Un modèle économique unique :

One Cup One Cent. Pérenne pour les fermiers. Durable pour le Climat.

LOGO-ONE-CUP-ONE-CENT.png

1 tasse bue = 1 centime reversé

À chaque tasse bue par vos collaborateurs, 1 centime d’euros est reversé aux petits fermiers des zones rurales tropicales pour développer une agroécologie résiliente et durable qui nourrit la planète, préserve la forêt primaire et protège la biodiversité.
01

Pourquoi cette initiative ?

L’agriculture est l’accélérateur principal de la déforestation et de la perte de biodiversité dans la ceinture tropicale. D’après le GIEC, le monde fait face à un risque de famine d’ici 2050.

« Les petits paysans nourrissent l’essentiel de la population mondiale, sans accès ou presque aux chaînes d’approvisionnement industrielles. Nous devons répondre à la nécessité de se détacher du modèle d’agriculture intensive pour s’orienter vers l’agroécologie, plus équitable socialement, plus résiliente et plus durable. En l’absence de régulation, c’est un triste futur qui nous attend, où une poignée de grandes compagnies contrôleront ce que nous mangeons et la façon dont cette nourriture sera produite ».

Les Echos Planète

Transformer la façon dont le monde produit et consomme son alimentation est une nécessité.

02

Le projet Chacun Son Café

Faire du café le levier d’un modèle agricole pérenne pour les fermiers et durable pour le Climat, pour relever les défis de la nutrition et du carbone.

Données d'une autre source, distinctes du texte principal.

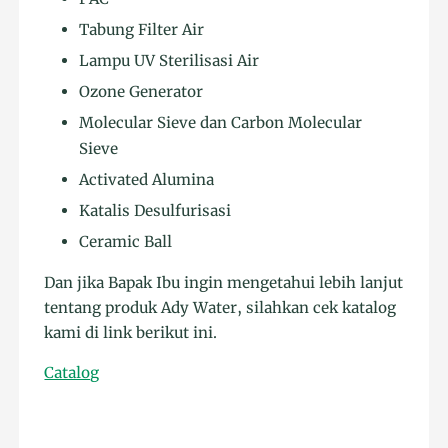
Tabung Filter Air
Lampu UV Sterilisasi Air
Ozone Generator
Molecular Sieve dan Carbon Molecular
Sieve
Activated Alumina
Katalis Desulfurisasi
Ceramic Ball
Dan jika Bapak Ibu ingin mengetahui lebih lanjut
tentang produk Ady Water, silahkan cek katalog
kami di link berikut ini.
Catalog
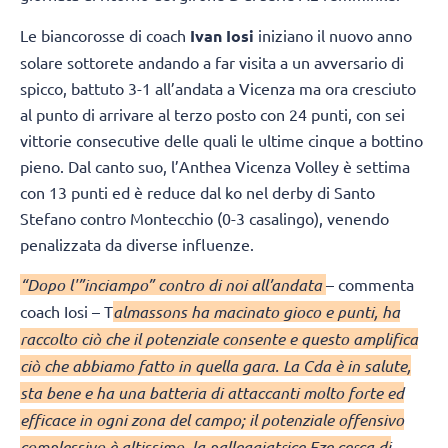
Le biancorosse di coach
Ivan Iosi
iniziano il nuovo anno
solare sottorete andando a far visita a un avversario di
spicco, battuto 3-1 all’andata a Vicenza ma ora cresciuto
al punto di arrivare al terzo posto con 24 punti, con sei
vittorie consecutive delle quali le ultime cinque a bottino
pieno. Dal canto suo, l’Anthea Vicenza Volley è settima
con 13 punti ed è reduce dal ko nel derby di Santo
Stefano contro Montecchio (0-3 casalingo), venendo
penalizzata da diverse influenze.
“Dopo l'”inciampo” contro di noi all’andata
– commenta
coach Iosi – T
almassons ha macinato gioco e punti, ha
raccolto ciò che il potenziale consente e questo amplifica
ciò che abbiamo fatto in quella gara. La Cda è in salute,
sta bene e ha una batteria di attaccanti molto forte ed
efficace in ogni zona del campo; il potenziale offensivo
complessivo è altissimo, la palleggiatrice Eze cerca di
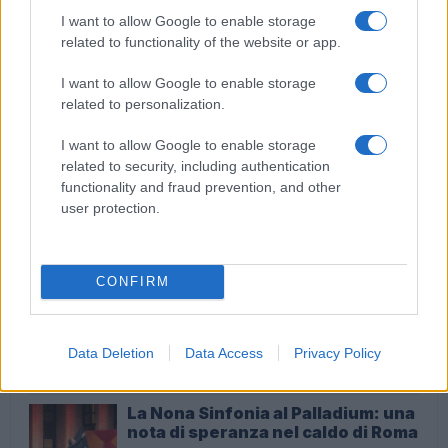
responsabile, nuovi decessi e disoccupati”
I want to allow Google to enable storage
related to functionality of the website or app.
I want to allow Google to enable storage
related to personalization.
I want to allow Google to enable storage
M5S, Marcello De Vito saluta e passa a Forza Italia
related to security, including authentication
functionality and fraud prevention, and other
user protection.
ULTIME NOTIZIE
CONFIRM
Ladispoli sotto choc: donna
segregata e droga, un caso che
sconvolge la comunità
Data Deletion
Data Access
Privacy Policy
24 minuti fa
La Nona Sinfonia al Palladium: una
nota di speranza nel caldo di Roma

  • Notre mission : faire entrer dans la mondialisation les populations défavorisées vivant dans la ceinture tropicale.
  • Notre philosophie : un modèle économique pérenne pour les fermiers et durable pour les zones de culture de café.
  •  Notre modèle : des échanges commerciaux équilibrés entre les différentes parties prenantes : un modèle vraiment ÉTHIQUE sans greenwashing.

Nous adressons les populations défavorisées situées dans des zones rurales isolées, pour les convaincre que l’agriculture d’agroforesterie et en polyculture est plus rentable et plus durable; qu’ils y voient une perspective d’avenir, pour un ancrage dans cette ruralité versus une exode rurale vers les bidonvilles des grandes métropoles avoisinantes.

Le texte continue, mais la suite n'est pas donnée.